Transcribed word for word, the lines below from the one with "Đăng nhập (784, 741)" through the last line of the records form the answer; no picture is to be included.

(Excerpts from a dataset)
--- START ---

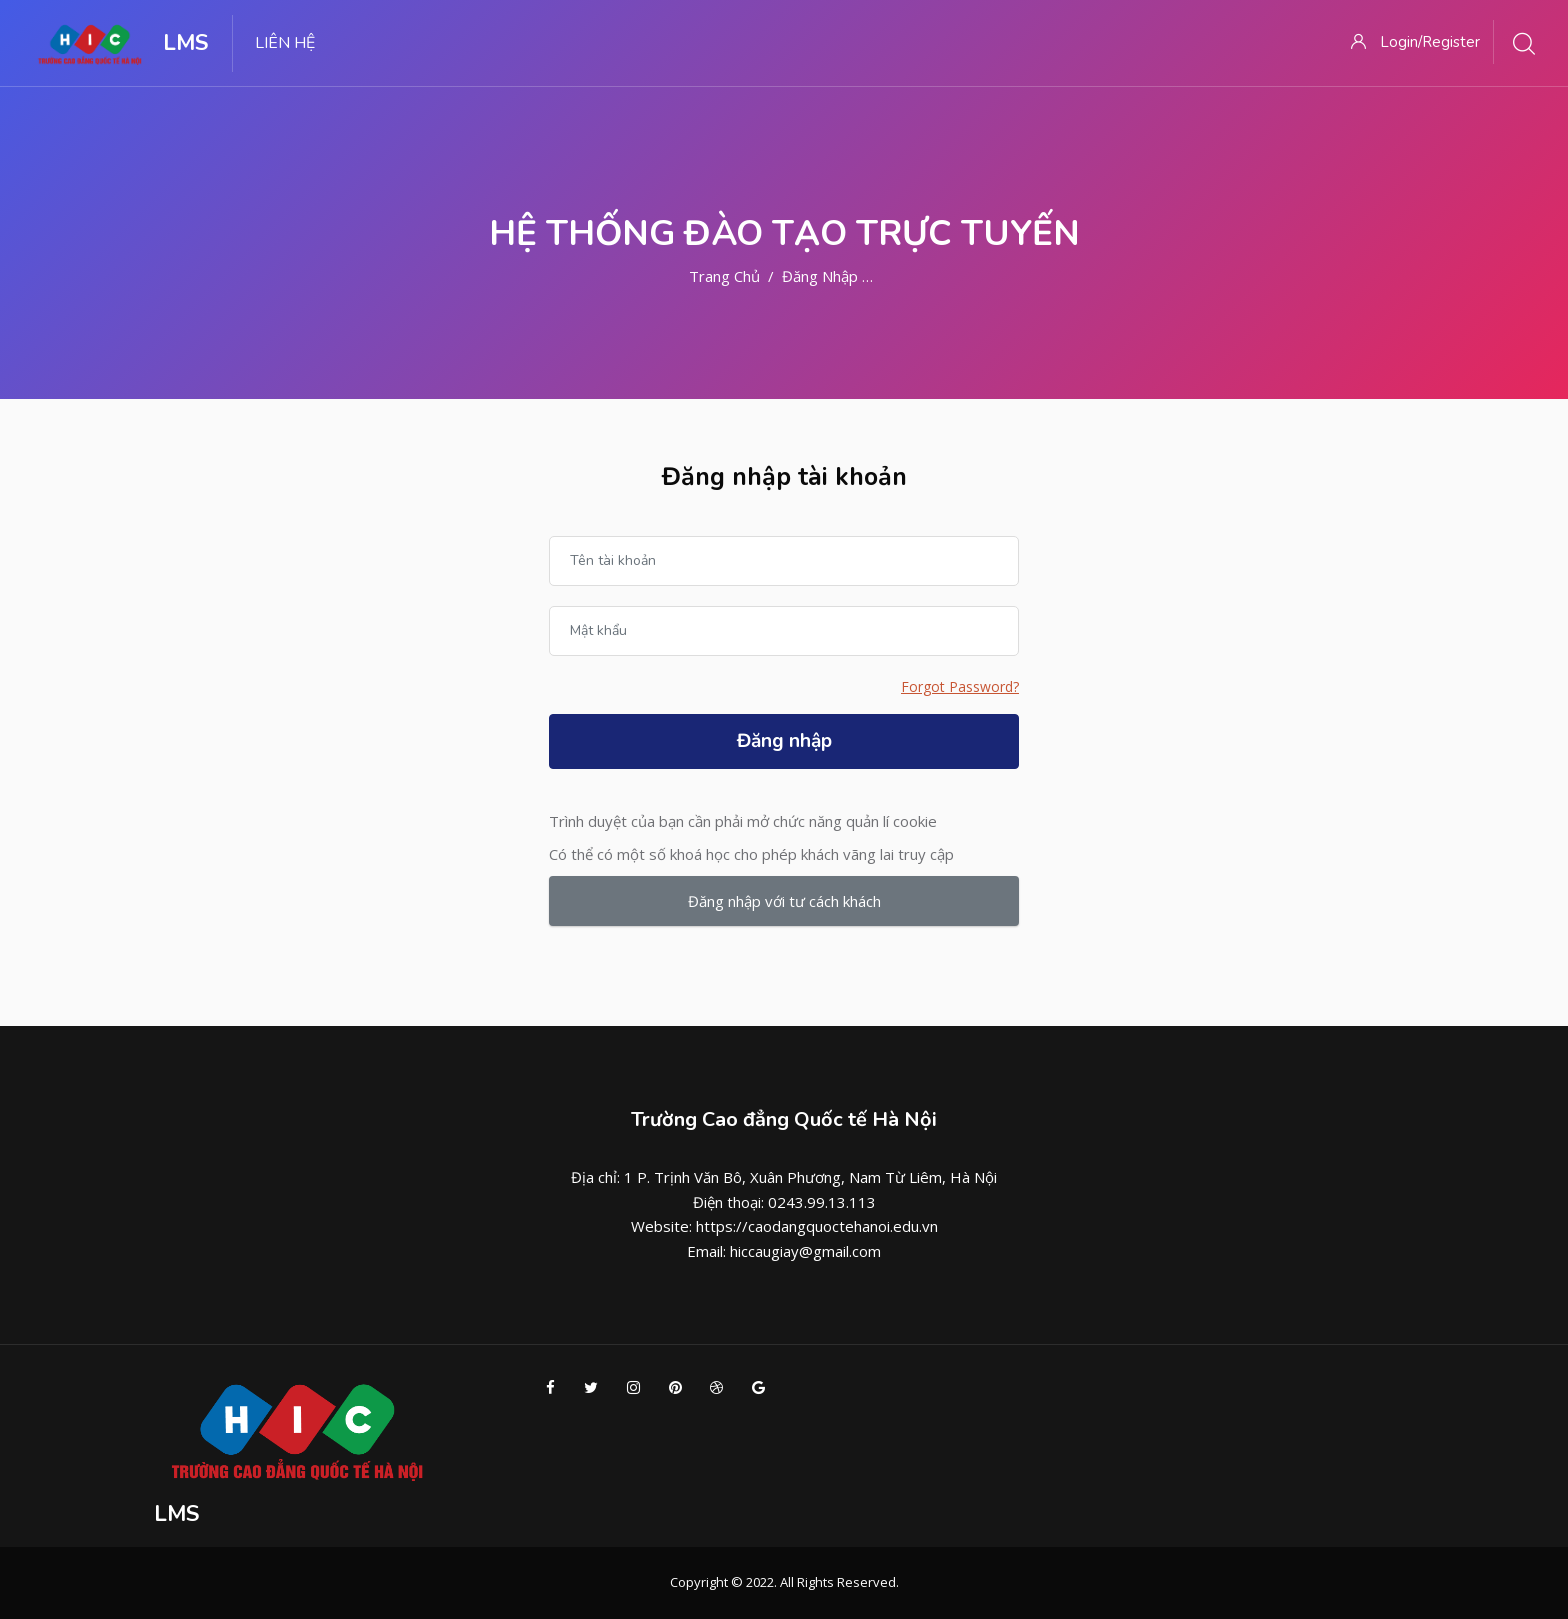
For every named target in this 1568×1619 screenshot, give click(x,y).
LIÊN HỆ (285, 43)
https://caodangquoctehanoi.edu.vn (817, 1226)
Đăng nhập (784, 741)
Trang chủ (724, 276)
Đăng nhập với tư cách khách (784, 901)
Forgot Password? (960, 686)
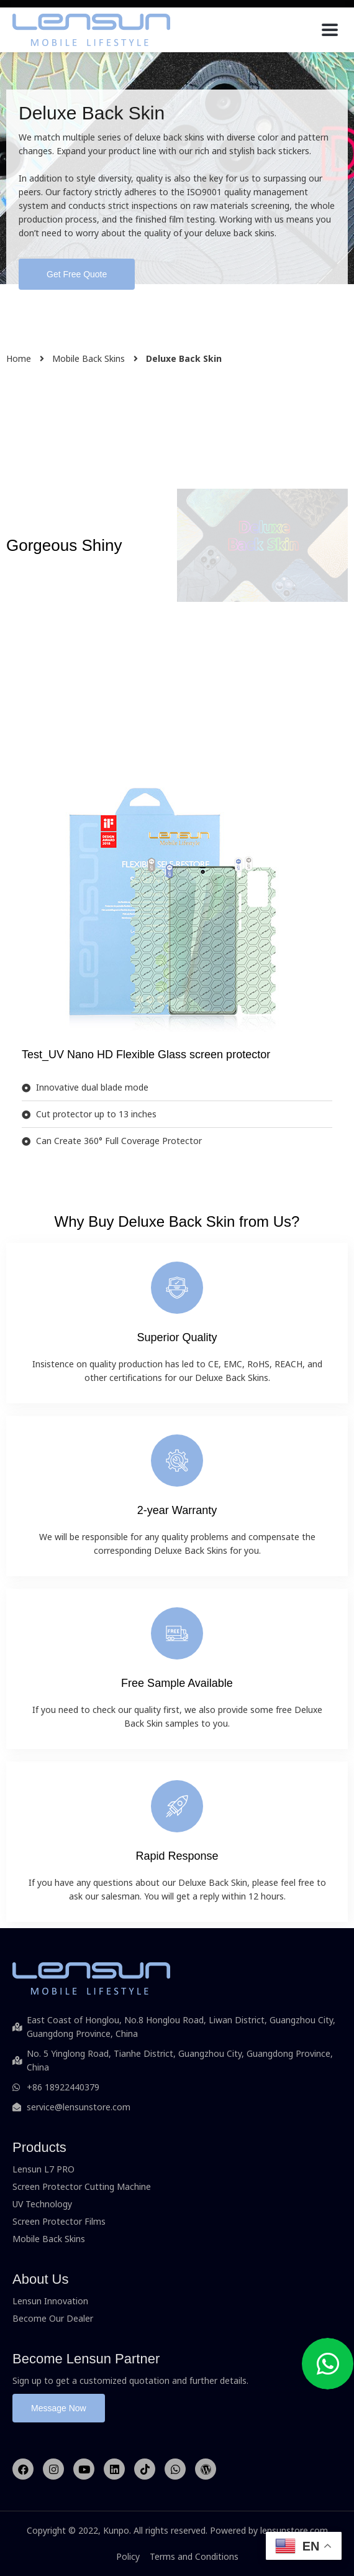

--- END ---

* **Response for this exercise**:
Đăng nhập (784, 741)
Trang chủ (724, 276)
Đăng nhập với tư cách khách (784, 901)
Forgot Password? (960, 686)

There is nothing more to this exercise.